## ASSIGNMENT
Look for the string "quantidade" in the listing below, then copy every line that has it.

## RECORDS SUPPLIED
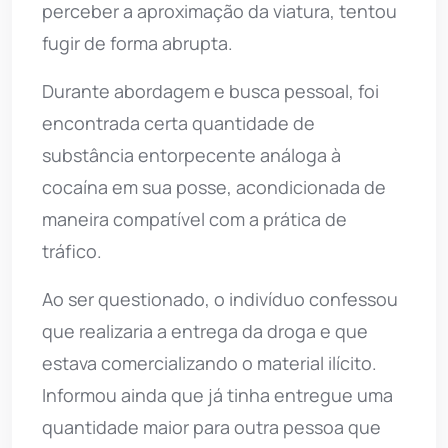
perceber a aproximação da viatura, tentou
fugir de forma abrupta.
Durante abordagem e busca pessoal, foi
encontrada certa quantidade de
substância entorpecente análoga à
cocaína em sua posse, acondicionada de
maneira compatível com a prática de
tráfico.
Ao ser questionado, o indivíduo confessou
que realizaria a entrega da droga e que
estava comercializando o material ilícito.
Informou ainda que já tinha entregue uma
quantidade maior para outra pessoa que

## COMPLETED TASK
encontrada certa quantidade de
quantidade maior para outra pessoa que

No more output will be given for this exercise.